Terza regola per trovare il coraggio intellettuale

Guido Vitiello

Sii ragionevolmente antipatico, o meglio, recita la parte dell’antipatico. Viviamo in un’epoca che ha formalizzato l’informalità e reso obbligatoria la spontaneità, ma non è un bene per la libertà interiore

Una tradizione plurisecolare, che dai trattati rinascimentali sull’uomo di corte si allunga fino al Novecento con i “Cento e un ragionamenti” di Alain, raccomanda una certa dose di ipocrisia come salvaguardia della libertà interiore. Se non indossi una maschera sociale impenetrabile e ti affidi alla spontaneità e all’informalità, infatti, rischi senza accorgertene di accomodarti al tuo interlocutore più di quanto vorresti, trovandoti infine immobilizzato dagli invisibili lacci della simpatia.
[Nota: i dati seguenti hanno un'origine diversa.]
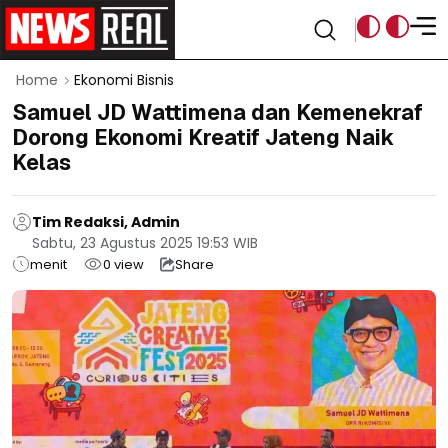
Home
Ekonomi Bisnis
Samuel JD Wattimena dan Kemenekraf
Dorong Ekonomi Kreatif Jateng Naik
Kelas
Tim Redaksi, Admin
Sabtu, 23 Agustus 2025 19:53 WIB
menit
0
view
Share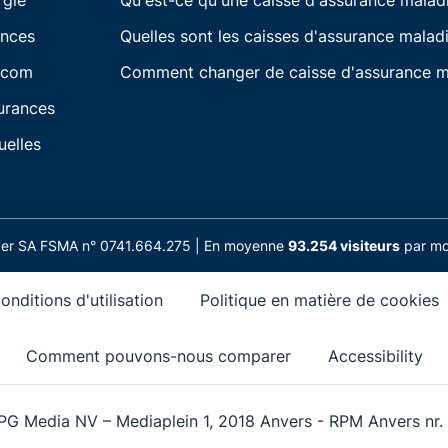
rgie
Qu'est-ce qu'une caisse d'assurance malad
ances
Quelles sont les caisses d'assurance maladi
écom
Comment changer de caisse d'assurance m
urances
uelles
nder SA FSMA n° 0741.664.275 | En moyenne
93.254 visiteurs
par moi
onditions d'utilisation
Politique en matière de cookies
Comment pouvons-nous comparer
Accessibility
PG Media NV – Mediaplein 1, 2018 Anvers - RPM Anvers nr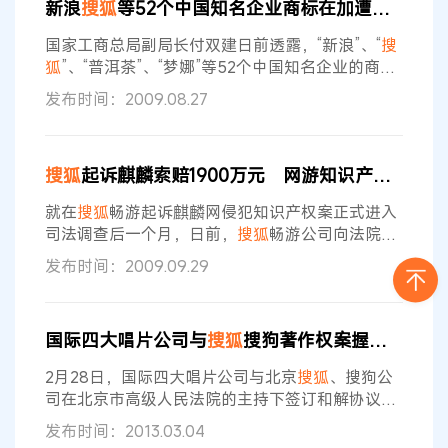
新浪
搜狐
等52个中国知名企业商标在加遭抢注
均已进行了证据保全，涉及10余家网站。其中，对
于部分网站盗播《灌篮高手》，
搜狐
视频已提起诉
国家工商总局副局长付双建日前透露，“新浪”、“
搜
讼，法院已经受理。由于日本动漫作品在我国版权
狐
”、“普洱茶”、“梦娜”等52个中国知名企业的商
标，在加拿大遭到抢注。 付双建表示，商标的地域
发布时间：2009.08.27
性决定了中国企业要想在国外取得商标保护，就必
须根据当地国家或者地区的法律，通过履行一定的
程序取得商标权，这样才能受到保护。 据付双建透
搜狐
起诉麒麟索赔1900万元 网游知识产权第一案
露，截至2008年，通过马德里商标国际注册体系
到我国申请注册的海外商标总量已达13万多件，而
就在
搜狐
畅游起诉麒麟网侵犯知识产权案正式进入
我国企业通过该体系
司法调查后一个月，日前，
搜狐
畅游公司向法院提
交诉讼标的追加申请，新的诉讼请求除要求麒麟网
发布时间：2009.09.29
停止运营《成吉思汗》游戏外，还把向被告麒麟网
的侵权索赔金额提高至1906．3万，关于网络知识
产权保护的话题再度引起业界的关注。 2009网游
国际四大唱片公司与
搜狐
搜狗著作权案握手言和
知识产权第一案 今年7月，因涉嫌侵权使用
搜狐
畅
游《天龙八部》网游相关程序开发运营网游《成吉
2月28日，国际四大唱片公司与北京
搜狐
、搜狗公
思汗》，
搜狐
畅游对麒麟网侵犯知识产权
司在北京市高级人民法院的主持下签订和解协议。
至此，一起涉及105首流行歌曲、涉案总标的达
发布时间：2013.03.04
5400万元的著作权大案得以圆满解决，多年的版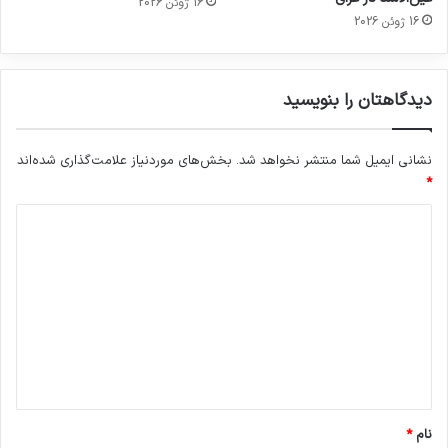
16 ژوئن 2026
16 ژوئن 2026
دیدگاهتان را بنویسید
نشانی ایمیل شما منتشر نخواهد شد.
بخش‌های موردنیاز علامت‌گذاری شده‌اند
*
د
ی
د
گ
ا
ه
*
نام
*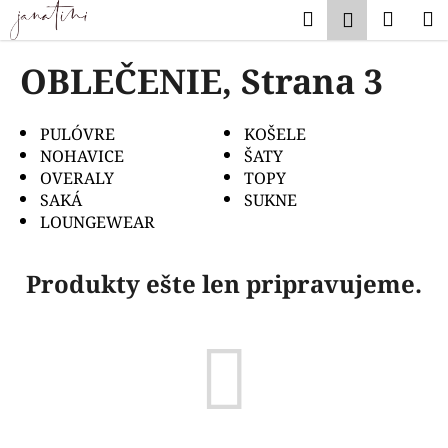
K
Prejsť
Hľadať
Náku
M
Prihlásen
na
o
obsah
Späť
Späť
košík
š
OBLEČENIE
, Strana 3
í
Č
k
o
PULÓVRE
KOŠELE
NOHAVICE
ŠATY
p
OVERALY
TOPY
o
SAKÁ
SUKNE
t
LOUNGEWEAR
r
e
Produkty ešte len pripravujeme.
b
u
j
e
t
e
n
Il precetto, va da sé, era pensato per un tempo in cui esistevano rituali codificati e gerarchie riconosciute, e in cui metter troppa parte della propria umanità nei rapporti con un signore equivaleva, di fatto, a consegnargli anche l’anima. Rischi di questo tipo, tuttavia, non sono scomparsi. Lo stesso precetto, in un’epoca che ha formalizzato l’informalità e reso obbligatoria la spontaneità, potrebbe suonare così: sii ragionevolmente antipatico, o meglio, recita la parte dell’antipatico. Non dico scortese o dispettoso, ma quel tanto misantropo da schermare e rendere innocui i raggi della confidenza. I sufi chiamano Via di Malamat, o del biasimo, la scelta ascetica di mostrarsi spregevoli agli occhi del mondo, per non attirarsene le lodi. L’importante, nel rendere ispida la propria persona pubblica, è custodire quella privata: guai a calcarsi una maschera con tanta lena da non saperla più distinguere dal proprio volto! E con questo terzo precetto si chiude il mio piccolo prontuario per il pavido che, avendo a cuore quel coraggio intellettuale che tanto gli riesce innaturale, voglia nondimeno crearsi le condizioni più agevoli per esercitarlo.